As for what they don't have, that would be a grand tour threat. Cadel Evans' Giro performance -- fifth with a terrific stage win -- was as good as it got for BMC in high-profile stage races. Extrapolating that over to the Tour... isn't pretty. Worse, the Tour of California didn't really give George Hincapie a chance to do more than stage-hunt, and one of the team's biggest goals of the season passed by all too quietly. Evans may have another big grand tour result in his legs, and the team has the worker-depth he would need in that event, but mostly the team looked irrelevant to the GC battles this year.
And that do-over, that would be the cobbles squad. Losing Alessandro Ballan in the lead-up to Paris-Roubaix had to have royally sucked. It's not hard to imagine very little happening regardless, but Hincapie is a better bet to hang around the front of races like Flanders and Roubaix, waiting for an opening amidts team tactics, than to just saunter away from Cancellara and co. on his own. The plan was to get numbers up the road, but Ballan was home huddling with his lawyers, Karsten Kroon was back in the pack, and Hincapie and Marcus Burghardt never quite threatened the heads of state. Hincapie was obviously on form, running 4th in Gent-Wevelgem and 6th in Flanders, so 29th a week later has to have disappointed him.
Top Three Highlights
- Evans Wins La Fleche -- The team's first win of the year was their best, coming in a high-profile race, made even higher by the rainbow jersey, and coming right after the dissatisfying cobbles campaign.
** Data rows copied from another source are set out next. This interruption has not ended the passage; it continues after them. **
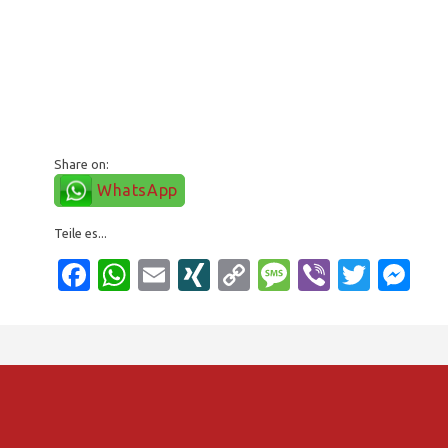
Share on:
WhatsApp
Teile es...
Facebook
WhatsApp
Email
XING
Copy
Message
Viber
Twitt
Me
Link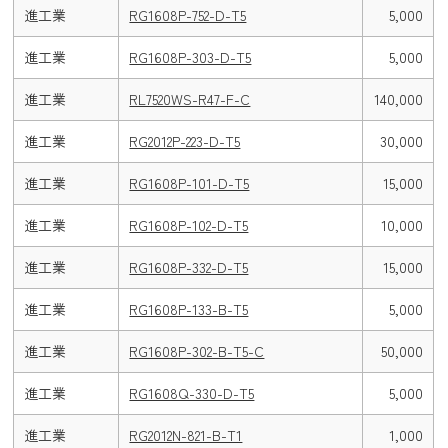
進工業
RG1608P-752-D-T5
5,000
進工業
RG1608P-303-D-T5
5,000
進工業
RL7520WS-R47-F-C
140,000
進工業
RG2012P-223-D-T5
30,000
進工業
RG1608P-101-D-T5
15,000
進工業
RG1608P-102-D-T5
10,000
進工業
RG1608P-332-D-T5
15,000
進工業
RG1608P-133-B-T5
5,000
進工業
RG1608P-302-B-T5-C
50,000
進工業
RG1608Q-330-D-T5
5,000
進工業
RG2012N-821-B-T1
1,000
- Marcus Burghardt's Tour de Suisse -- Remember when Burghardt was the next German classics star? Two wins in three days was a nice little reminder that, at 26, he may still be just getting started.
- A Day in Yellow -- Sure, it didn't last long, and Cadel Evans' trophy case of leaders' jerseys might remind him more of what he hasn't accomplished in his career. But there's a lot to be said for telling your young Tour squad -- Bookwalter, Santambrogio, Morabito -- that today you're heading into the Alps to defend the maillot jaune.
Bottom Three Lowlights
- Thomas Frei's Doping Suspension -- Unlike the Ballan and Santambrogio whispers that amounted to nothing, this was a live positive, and no team hoping to craft a new identity to a new (American) audience can stand to have stuff like this.
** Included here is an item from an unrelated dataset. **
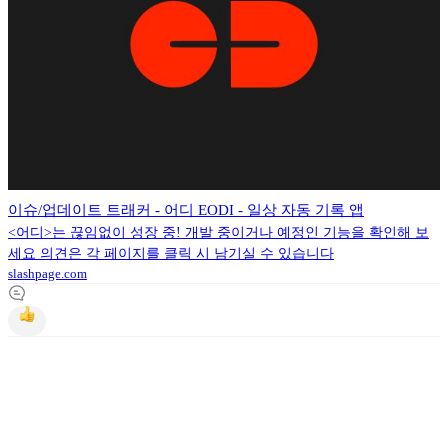
이슈/업데이트 트래커 - 어디 EODI - 일상 자동 기록 앱
<어디>는 끊임없이 성장 중! 개발 중이거나 예정인 기능을 확인해 보
세요 의견은 각 페이지를 클릭 시 남기실 수 있습니다
slashpage.com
- Matti Frank's Tour Prologue Crash -- Strong climber kid, all geared up for his first Tour de France, coming off the KOM title in Switzerland... and he breaks his thumb in the prologue. If bringing along the talented youth was a major objective for Lelangue and co., this had to have been maddening.
- Ballan and Santambrogio's Doping Scare -- Discussed above. It all came to nothing, as long as you don't think they had a chance at the podium in Paris-Roubaix. But added to Frei's positive, BMC couldn't extend the winter of good PR through the spring.
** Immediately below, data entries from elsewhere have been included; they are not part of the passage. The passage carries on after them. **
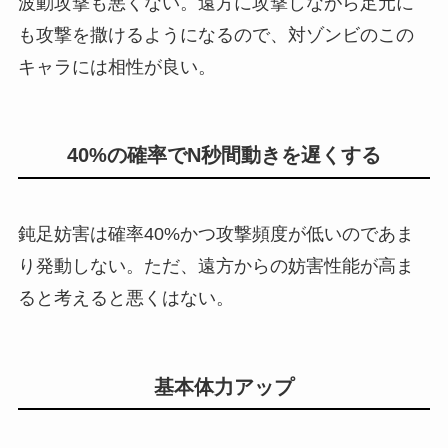
波動攻撃も悪くない。遠方に攻撃しながら足元に
も攻撃を撒けるようになるので、対ゾンビのこの
キャラには相性が良い。
40%の確率でN秒間動きを遅くする
鈍足妨害は確率40%かつ攻撃頻度が低いのであま
り発動しない。ただ、遠方からの妨害性能が高ま
ると考えると悪くはない。
基本体力アップ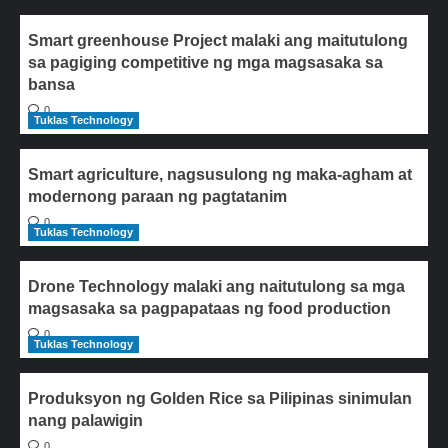
Smart greenhouse Project malaki ang maitutulong
sa pagiging competitive ng mga magsasaka sa
bansa
0
Tuklas Technology
Smart agriculture, nagsusulong ng maka-agham at
modernong paraan ng pagtatanim
0
Tuklas Technology
Drone Technology malaki ang naitutulong sa mga
magsasaka sa pagpapataas ng food production
0
Tuklas Technology
Produksyon ng Golden Rice sa Pilipinas sinimulan
nang palawigin
0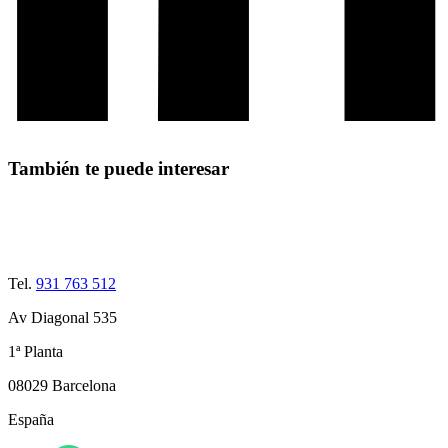
También te puede interesar
Tel.
931 763 512
Av Diagonal 535
1ª Planta
08029 Barcelona
España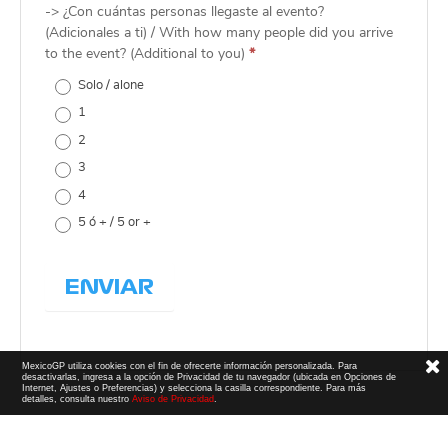
-> ¿Con cuántas personas llegaste al evento?
(Adicionales a ti) / With how many people did you arrive
to the event? (Additional to you)
*
Solo / alone
1
2
3
4
5 ó + / 5 or +
ENVIAR
MexicoGP utiliza cookies con el fin de ofrecerte información personalizada. Para
desactivarlas, ingresa a la opción de Privacidad de tu navegador (ubicada en Opciones de
Internet, Ajustes o Preferencias) y selecciona la casilla correspondiente. Para más
detalles, consulta nuestro
Aviso de Privacidad
.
Where Do They Go From Here?
Signing Phinney doubles down on both the youth movement and the cobbles teams, at least in 2012 or so. Perhaps Phinney, Burghardt and Ballan will be slugging away at the stars of the 2014 edition of Paris-Roubaix, but that's a long, long ways off. Greg Van Avermaet and Manuel Quinziato add to the numbers on the cobbles squad, while Amael Moinard, Johann Tschopp and Ivan Santaromita add depth to the stage racing and hilly classics team for Evans and Santambrogio. Yannick Eijssen may be the next BCS, and snatching him from Quick Step and Omega Pharma is a coup, even more so when you consider that HTC were after him as well. But he's 21, so... we wait.